The equilibrium price is the price at which the quantity demanded equals the quantity supplied, resulting in a market balance.

What factors can cause a shift in the demand curve?

Factors such as changes in consumer income, prices of related goods, consumer preferences, population, and advertising can cause a shift in the demand curve.

What factors can cause a shift in the supply curve?

Factors such as changes in production costs, technological advancements, government regulations, and number of suppliers can cause a shift in the supply curve.

What is elasticity of demand?

Elasticity of demand measures the responsiveness of quantity demanded to changes in price.

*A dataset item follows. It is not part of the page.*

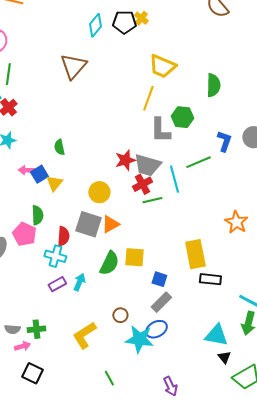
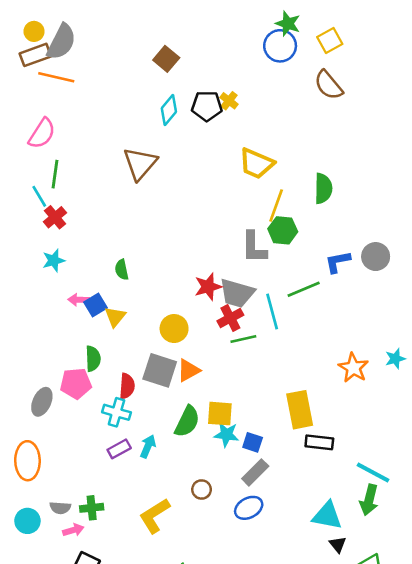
yellow line: (148, 98) -> (276, 205), moved
blue L-shape: (224, 141) -> (338, 262), turned -120
pink pentagon: (24, 234) -> (76, 383), turned -30
cyan star: (139, 339) -> (226, 435), moved, size x0.7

What is elasticity of supply?

Elasticity of supply measures the responsiveness of quantity supplied to changes in price.

What is a price ceiling?

A price ceiling is a government-imposed maximum price that can be charged for a product or service.

What is a price floor?

A price floor is a government-imposed minimum price that must be charged for a product or service.

What is a surplus?

A surplus occurs when the quantity supplied exceeds the quantity demanded at a given price.

What is a shortage?

A shortage occurs when the quantity demanded exceeds the quantity supplied at a given price.

What is the role of government in managing demand and supply?

The government can intervene in the market through various policies such as price controls, subsidies, taxes, and regulations to manage demand and supply.

What is the concept of elasticity of demand?

Elasticity of demand measures the responsiveness of quantity demanded to changes in price.

What is the concept of elasticity of supply?

Elasticity of supply measures the responsiveness of quantity supplied to changes in price.